Why Are We Still Describing Perfumes as Oriental?
The fragrance world is beginning to watch its words. For years, the industry has categorized scents into tidy olfactory groupings, which are commonly used by brands, retailers, and journalists. “You have groups like floral, fresh, woody,” and then with some trepidation, “Oriental,” fragrance writer Jane Daly tells BAZAAR.com.
If you’re wondering “What is an Oriental fragrance?” that’s just one of the term’s several issues. Not only is the word derogatory, it simply doesn’t mean anything in 2021.
“Orient comes from a word meaning ‘East,’” says Tania Sanchez, coauthor of Perfumes: The A-Z Guide. “The question is, East of where? In this case, France, where the perfume genre was born. This vague, ever exoticized, mysterious Orient includes the Persian Iran of the carpets, the Taj Mahal of Shalimar, and what is sometimes called the Far East,” she says. “It’s far from France, at least. China and Iran have little in common except their East-ness from Europe.”

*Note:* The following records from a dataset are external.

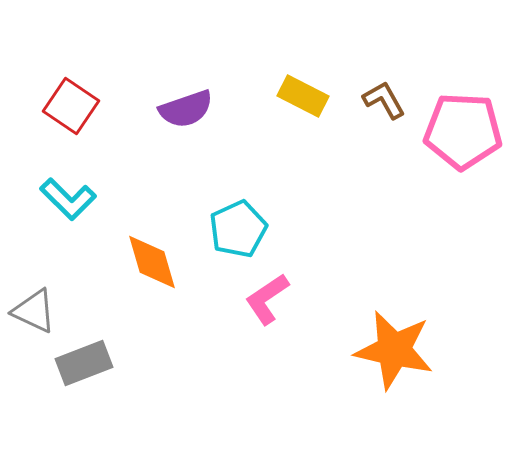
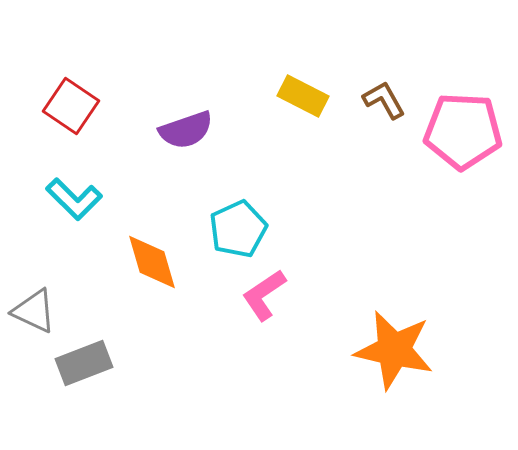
purple semicircle: moved 21 px down
cyan L-shape: moved 6 px right
pink L-shape: moved 3 px left, 4 px up
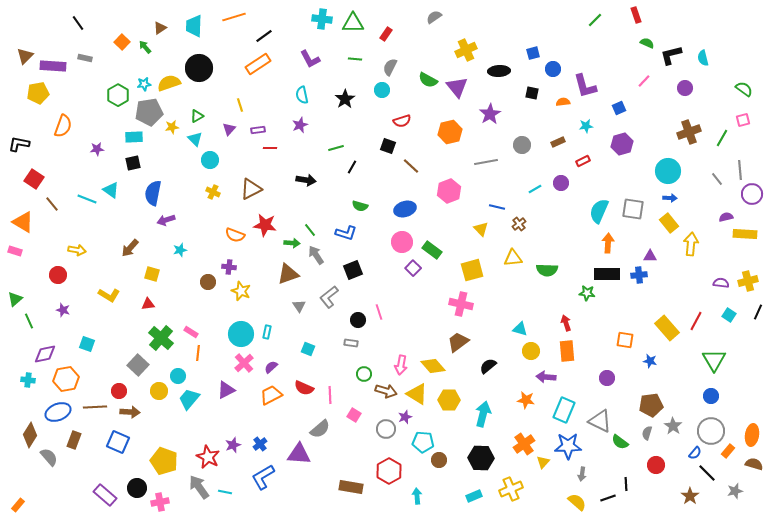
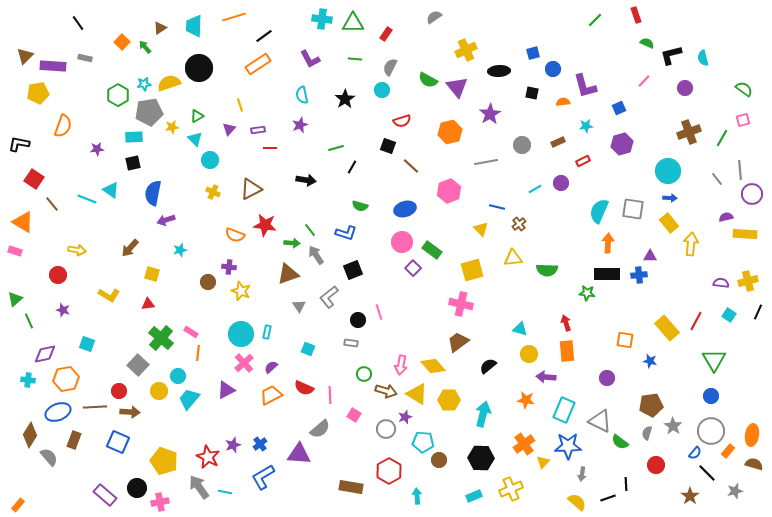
yellow circle at (531, 351): moved 2 px left, 3 px down
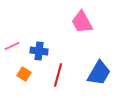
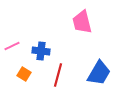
pink trapezoid: rotated 15 degrees clockwise
blue cross: moved 2 px right
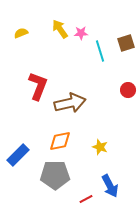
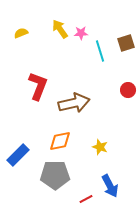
brown arrow: moved 4 px right
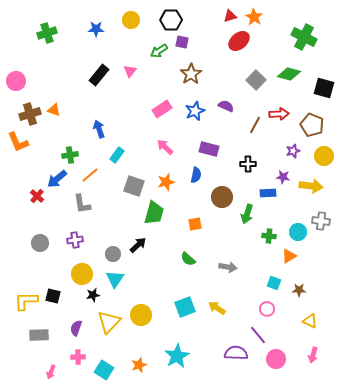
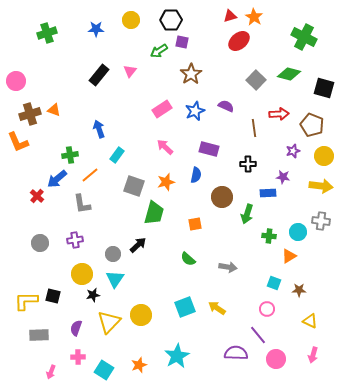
brown line at (255, 125): moved 1 px left, 3 px down; rotated 36 degrees counterclockwise
yellow arrow at (311, 186): moved 10 px right
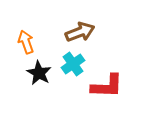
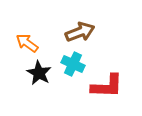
orange arrow: moved 1 px right, 1 px down; rotated 35 degrees counterclockwise
cyan cross: rotated 30 degrees counterclockwise
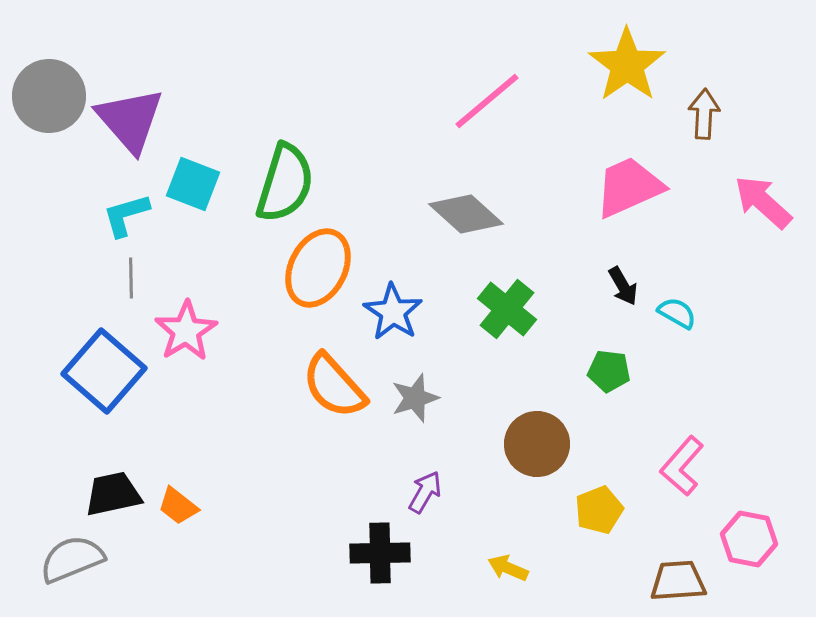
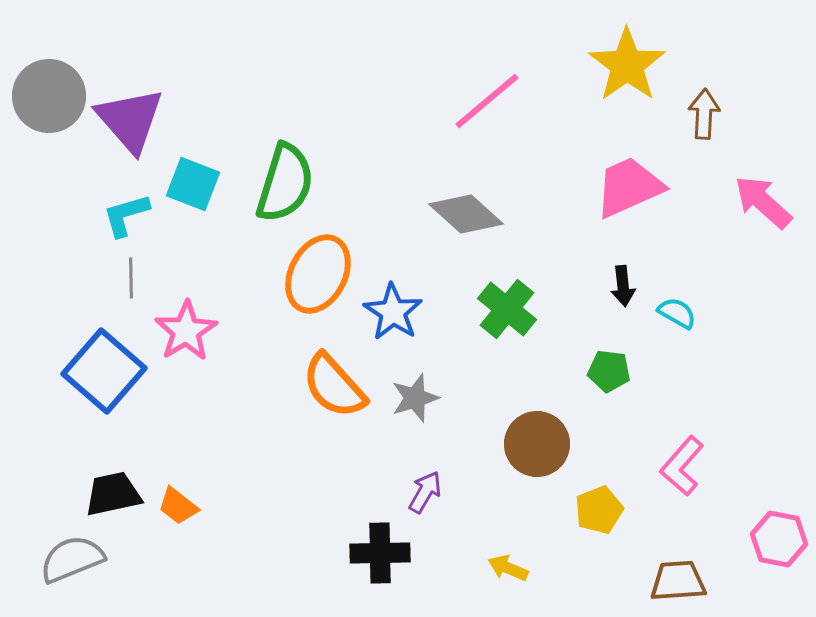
orange ellipse: moved 6 px down
black arrow: rotated 24 degrees clockwise
pink hexagon: moved 30 px right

“Today,” Sanchez says, “perfume is a global product, made everywhere, sold everywhere. Why not use a global term?”
This leaves the beauty community in an awkward position, as it searches for a clear replacement (and quick). Considering that the word Oriental is used as a catchall to describe fragrances with notes of sandalwood, patchouli, amber, incense, and the like, it’s not so easy to find a logical substitute. However, “spicy” and “resinous” are two starting points, Daly says.
There seems no good reason to stick with a confusing, Eurocentric term, when we could use clear, descriptive language instead.
“There seems no good reason to stick with a confusing, Eurocentric term, when we could use clear, descriptive language instead,” Sanchez says.
Another strong argument for abandoning the descriptor for fragrances is the problematic visual aesthetic companies have built around it.
“European cultures have historically fetishized and sexualized Asian people and cultures, and perfume marketing has unfortunately often played into this harmful fantasy,” she says.
Conversation on this topic is starting to spring up among perfume enthusiasts online, and in business as well. One organization taking a stand is The Fragrance Foundation, the leader in education in the field.
Linda Levy, the group’s president, describes the term as “outdated and offensive,” adding that “other terminology should definitely be applied instead.”
Every brand, fragrance house, and retailer has the freedom to determine its own language. So the term Oriental is not formal or official, she says. With that, we smell change in the air.